Les Robots souhaitent vous éclairer sur la question qui animera, à  n’en pas douter, cette année 2025 : quels sont les nouveaux usages de l’IA générative et comment les pratiques pédagogiques évoluent-elles ?

1 – Evolution 

C’est la première tendance de 2025. Là où le débat portait sur « pour ou contre » les IA génératives l’an dernier encore, aujourd’hui, moins d’un an après, l’adoption est massive et elle a permis de créer des mouvements puissants pour tout renouveler. C’est absolument inédit dans l’histoire de l’enseignement. Jamais une avancée technologique n’avait connu une telle vitesse de propagation et de telles réactions positives, nous semble-t-il. Si l’on se réfère à la difficulté constante que notre pays rencontre à réformer son système éducatif, il y a de quoi être surpris. Évoluer pour rester en vie est un principe de l’Humain, et il trouve toute sa véracité dans ce qui agite à la fois enseignants et établissements face à ce changement majeur dans le rapport à la connaissance. De nouveaux usages surgissent, pratiquement chaque jour, et du monde entier. Ici on intègre l’IA générative pour stimuler l’esprit critique, la créativité des designers ou l’acuité des recherches des archéologues, ailleurs on enseigne et examine les gestes du médecin via des simulations intégrales des conditions d’une salle d’opération. Rien ne s’imagine plus sans le concours de l’IA, et toute discipline en est profondément changée, y compris la pratique sportive pourtant expression du corps et pas seulement de l’intellect.

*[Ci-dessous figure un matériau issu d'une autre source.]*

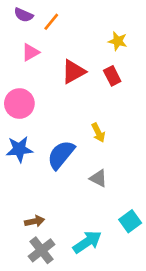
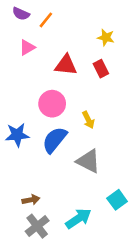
red triangle: (73, 72) -> (66, 65), turned 35
pink circle: (19, 104) -> (52, 104), moved
gray triangle: (98, 178) -> (88, 161), size x1.5

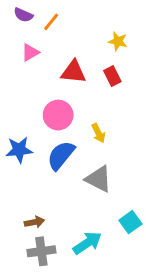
gray cross: (37, 226) -> (41, 251), turned 30

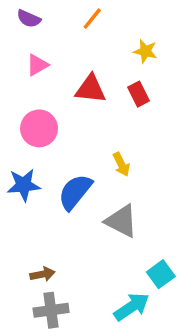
orange line: (51, 22) -> (92, 19), moved
pink circle: (58, 115) -> (39, 128), moved
cyan arrow: (87, 243) -> (132, 307), moved

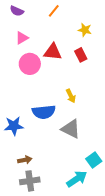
pink circle: (39, 128) -> (30, 64), moved
blue star: (24, 185) -> (14, 126), moved
blue semicircle: (75, 192) -> (44, 112), turned -135

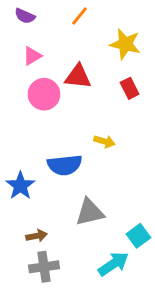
yellow star: (85, 30) -> (125, 44), size x1.5
red rectangle: (81, 55) -> (130, 88), moved
yellow arrow: (71, 96) -> (104, 141), turned -48
blue star: (14, 126) -> (20, 186), turned -30
gray triangle: (71, 129) -> (90, 212), moved, turned -40

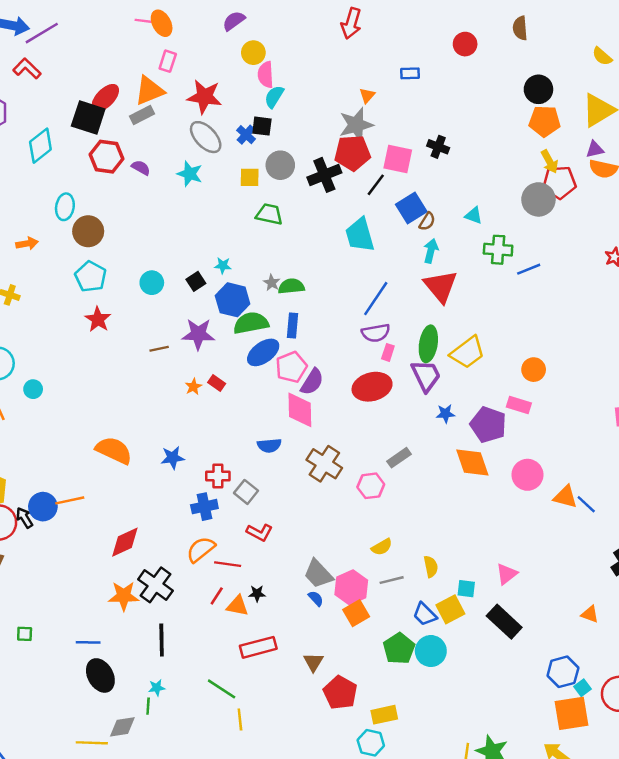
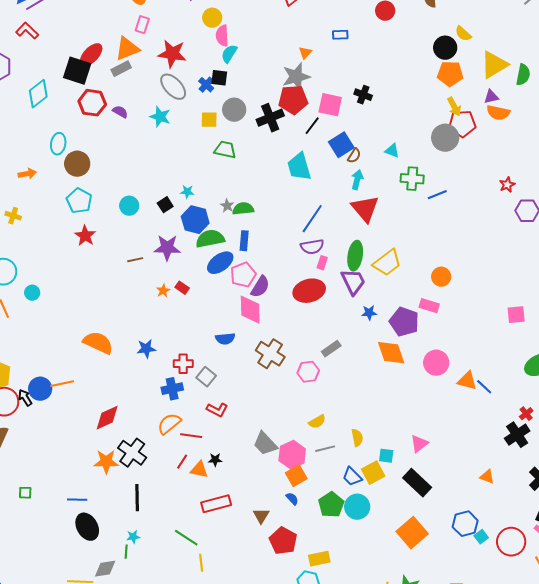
yellow semicircle: (602, 56) -> (463, 34), moved
blue semicircle: (316, 598) -> (292, 499), moved
orange square: (572, 713) -> (412, 533), moved, turned -32

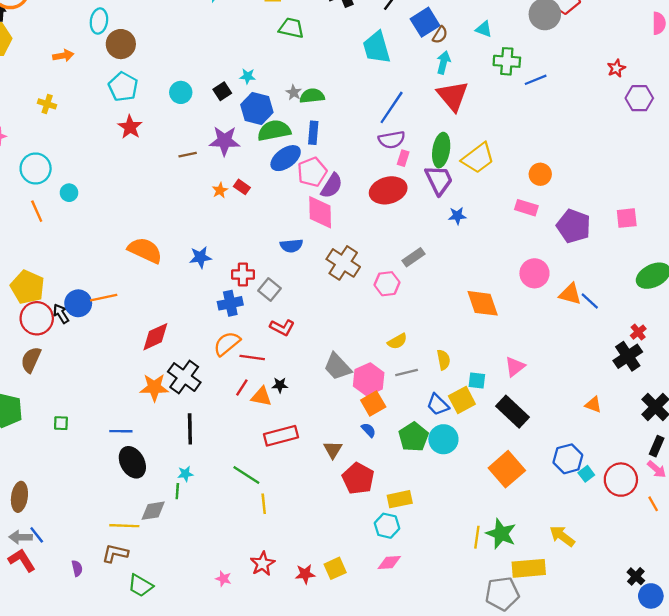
purple pentagon: (404, 322) -> (574, 226), moved
orange diamond: (391, 353) -> (483, 303), moved

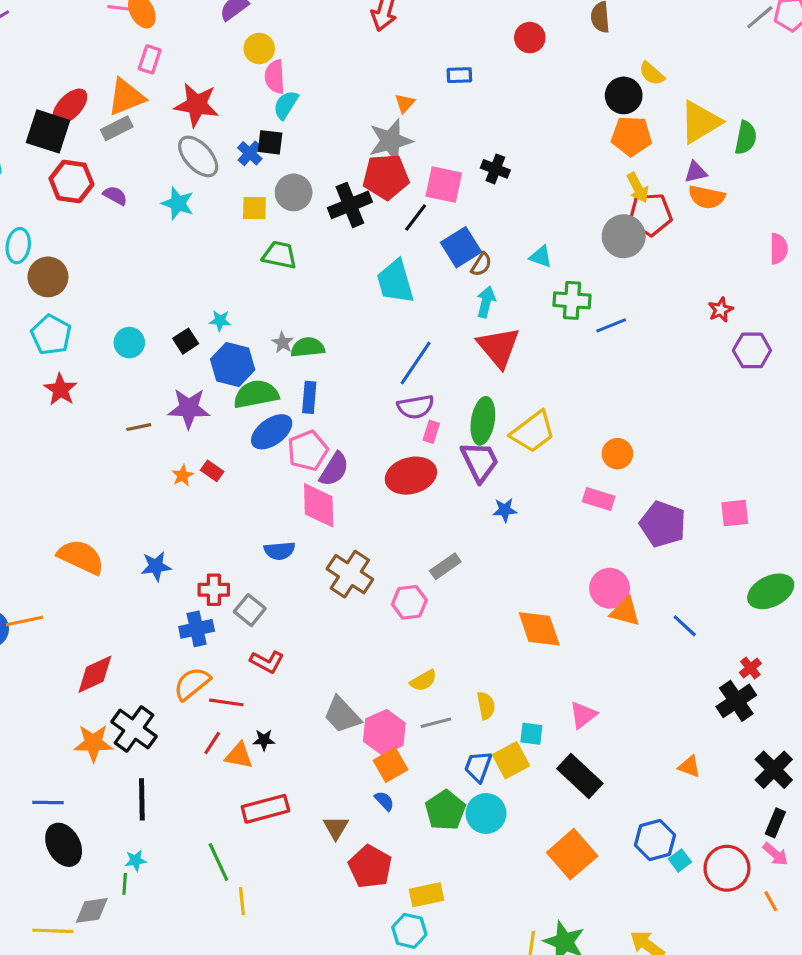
orange triangle: (570, 294) -> (625, 612), moved
blue trapezoid: (438, 405) -> (478, 767), turned 65
green line: (246, 475) -> (218, 862), turned 32

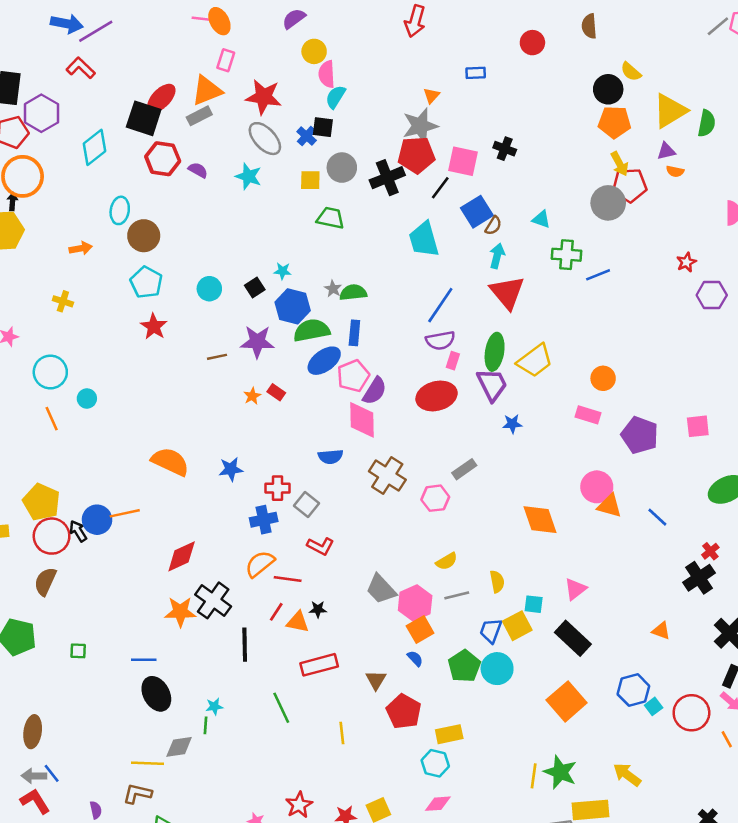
orange semicircle: (707, 197) -> (675, 171), size x0.6
black line: (142, 799) -> (245, 645), moved
yellow line: (242, 901) -> (342, 733), moved

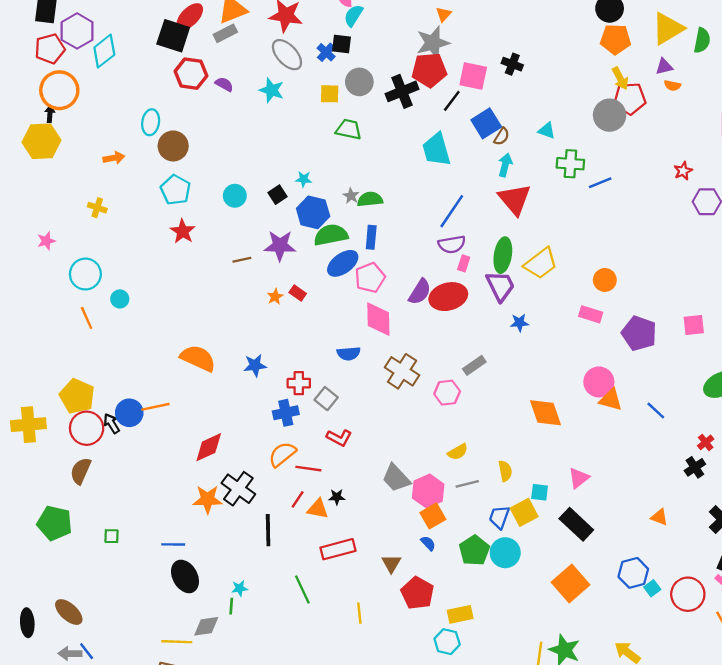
cyan diamond: (94, 147) -> (104, 51), moved
purple semicircle: (375, 391) -> (420, 292), moved
black cross: (699, 578) -> (695, 467), size x0.7
brown ellipse: (33, 732) -> (69, 612), turned -56

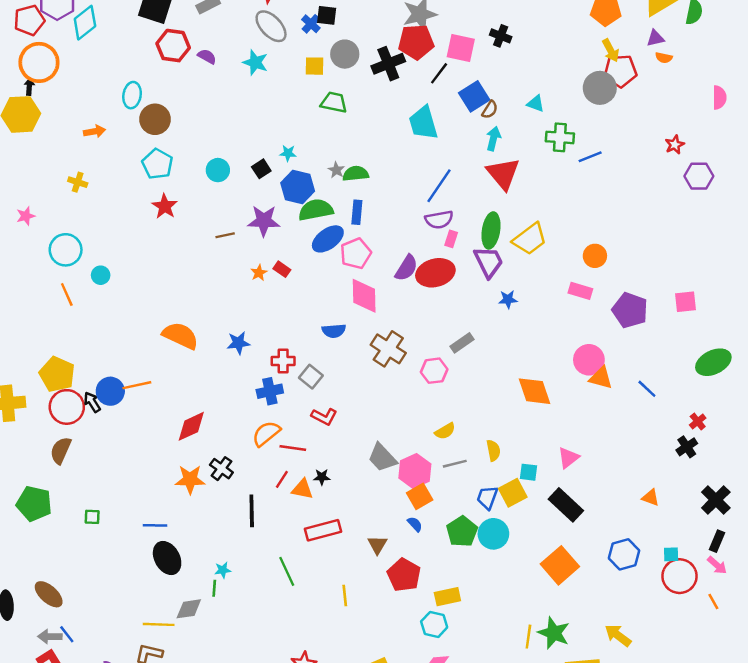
black cross: (238, 489) -> (221, 469), size x0.7
cyan square: (652, 588) -> (671, 554), moved, turned 35

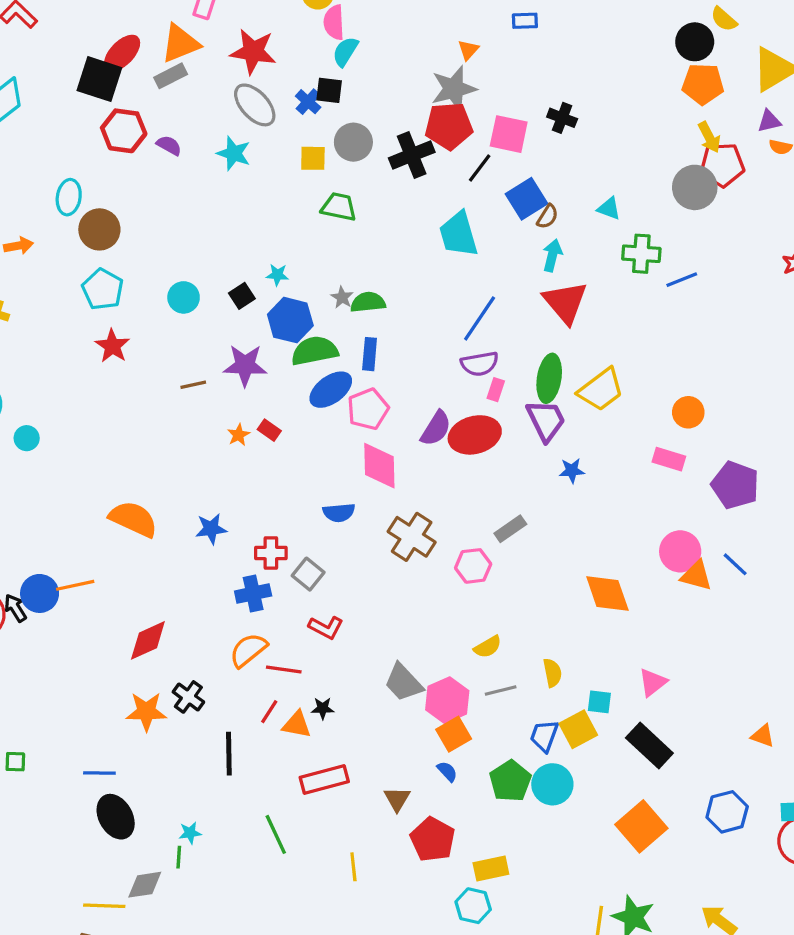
blue line: (647, 389) -> (735, 564), moved

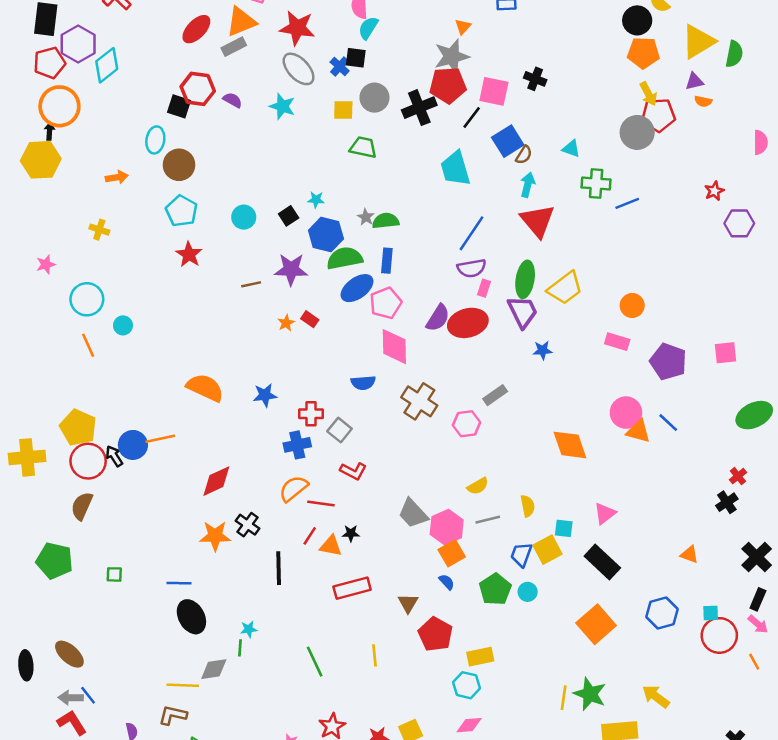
black square: (99, 79) -> (179, 106), moved, size x0.7
cyan circle: (552, 784) -> (528, 592), size x0.6
green line: (276, 834) -> (315, 662), moved

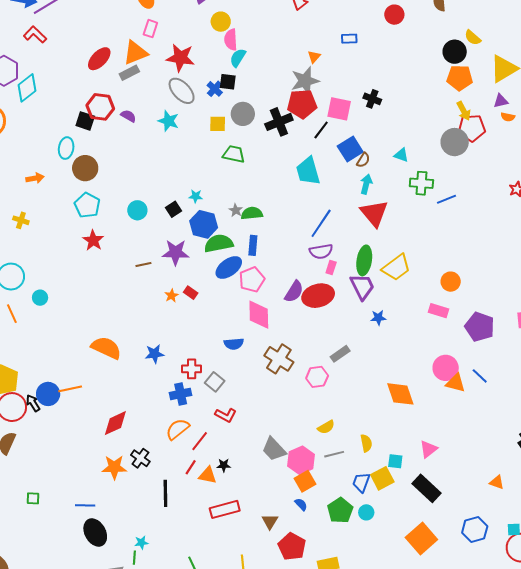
red line: (321, 503) -> (200, 441), turned -60

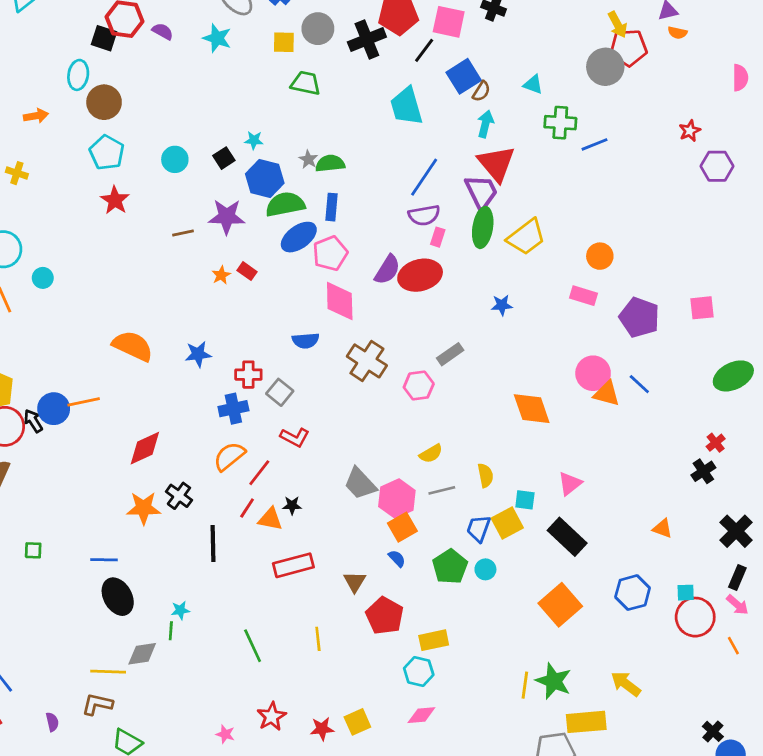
purple trapezoid: (362, 287) -> (481, 192), moved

Deux exemples pour illustrer cette évolution rapide :

  • Aux États-Unis, les enseignants ont indiqué que s’ils aimaient avant tout enseigner, ils consacraient environ 28 % de leur temps à la préparation des cours. Or l’IA réduit certains de ces processus, en faisant gagner un temps précieux aux enseignants. En plus d’être un outil permettant de gagner du temps, de nombreux enseignants vont encore plus loin et utilisent l’IA pour créer du contenu et s’assurer que leurs cours sont plus précis et cohérents.
  • L’IA permet d’examiner les schémas de travail et d’évaluation pour offrir une image claire des forces, des faiblesses et des besoins des étudiants. Ces informations, rapidement transmises aux professeurs, créent les conditions d’un suivi hyper personnalisé de chaque étudiant permettant ainsi de l’accompagner dans ce dont il a précisément besoin. Ainsi, l’IA a le potentiel de créer un espace d’enseignement supérieur plus juste, plus équitable et plus efficace.

2 – La créativité

Certes, l’université apprend à réfléchir. Elle dépasse depuis longtemps la diffusion de la connaissance, pour explorer le développement des compétences. Mais elle le fait très majoritairement dans ce qu’il est convenu de désigner comme le cadre académique. Or, s’il est essentiel de former des têtes bien faites, le rythme accéléré de l’innovation technologique souligne l’importance croissante des esprits créatifs dans les processus innovants. Sortir des chemins balisés ne sera plus le domaine réservé du chercheur, mais au contraire un réel atout pour les futurs diplômés lancés à la conquête de l’emploi. Être créatif n’est d’ailleurs pas l’apanage des seuls étudiants. Les nouveaux enseignants doivent eux aussi penser hors de la boîte. De même que les établissements qui se lancent dans des projets de transformation, à l’instar du projet NEXUS de l’université Paul Valéry Montpellier 3

Un rapport sur la créativité publié par Canva, souligne que de nombreux établissements d’enseignement adaptent leurs programmes aux compétences dont les employeurs ont réellement besoin, en mettant l’accent sur la créativité. En donnant la priorité à la créativité tout au long de l’enseignement, les étudiants restent plus engagés et développent d’importantes compétences en matière de pensée critique et de résolution de problèmes.

Étude Canva

La créativité est le rempart de l’humain face à la machine. Et, au rythme auquel les machines apprennent et nous imitent, il y a là un vrai défi à relever pour les jeunes générations. Ce ne sont pas les Robots qui vous diront le contraire !

3 – La réussite

Pendant les quatre dernières années, nous avons beaucoup évoqué l’accès au savoir, le respect de la diversité, de l’inclusion, ou de la dimension sociale des difficultés rencontrées par les étudiants du supérieur. Pandémie, santé mentale, fragilité financière, misère relationnelle, la communauté étudiante subit de nombreux traumatismes et malgré quelques initiatives, demeure d’une grande fragilité. Les résultats sont-ils à la hauteur des efforts consentis ? Nombreux sont celles et ceux qui doutent et remettent en question la réussite promise. Quelle est-elle ? Peut-elle encore séduire la génération qui arrive après les tempêtes ? Comment les établissements du supérieur peuvent-ils répondre à ces angoisses de la jeunesse ?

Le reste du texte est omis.